Closed rgayler closed 2 years ago

rgayler commented 2 years ago

I find it useful to think of VSAs as analog computers for computation on discrete structures. Hypervectors in the VSA correspond to wires in the electronic analog computer. The direction (angle) of the vector corresponds to the label on the wire (i.e. the variable or what it represents) and the magnitude of the vector corresponds to the voltage on the wire (the value of the variable or the degree of support for the represented thing). In this view the direction and magnitude of a vector are conceptually distinct attributes and have different uses.

The usual similarity functions (between two vectors) take the angle and magnitude information and combine it into a single concept of similarity, but I think it is helpful to keep them more separated because they answer different questions.

The angle between two vectors indicates the degree to which they represent the same thing - so this answers questions about what is represented independently of how much support there is for what is being represented. Note that when the angle between two vectors is anything other than quasi-orthogonal this evidence that with very high probability the vectors are in a bundling relationship (because of concentration of measure in hyperdimensional vector spaces). Angular similarity answers questions about the existence of bundling.

Rather than using the actual angle between vectors it is more convenient to use the cosine of the angle between them (because this is equivalent to the dot product of the normalised arguments). Call this function something like similarity.cos.

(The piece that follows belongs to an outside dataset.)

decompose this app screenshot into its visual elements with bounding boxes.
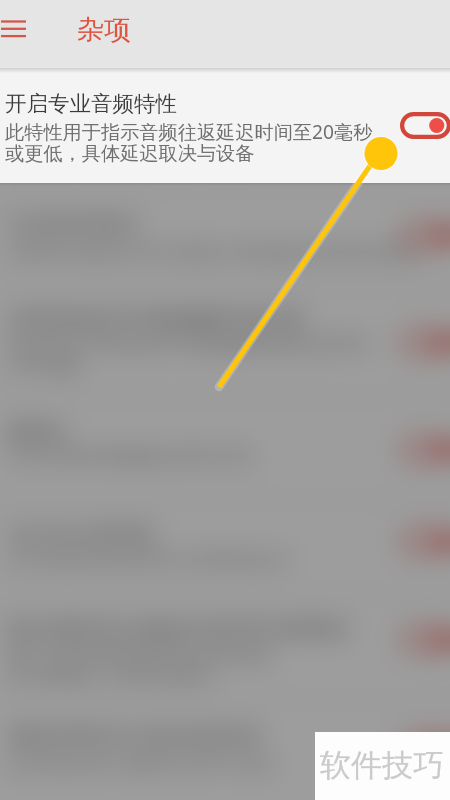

Long story short - the natural magnitude similarity function is the dot product, which is interpreted as the magnitude of the projection of one argument vector onto the other. This depends on the magnitudes of the two argument vectors and the angle between them. If you have a dictionary of unit magnitude atomic hypervectors and a weighted bundle of them (a multiset), the dot product of each of the dictionary items with the bundle tells you the degree to which that item is present in the bundle (i.e. the scalar weight of that item in the bundle). So dot product is essential to tell you about the degree to which vectors are present. Call this function something like similarity.dot.

In a recurrent VSA circuit a typical approach is to have the solution represented as a weighted bundle (multiset) with the set of items in the bundle fixed over iterations, and the weights associated with each item evolving to indicate the degree of support for that item being in the solution (e.g. see https://www.researchgate.net/profile/Ross-Gayler/publication/310752006_A_distributed_basis_for_analogical_mapping/links/583c01a708aed5c6148cbe23/A-distributed-basis-for-analogical-mapping.pdf).

Hamming distance is isomorphic to dot product similarity with a rescaling of the boolean values to bipolar values.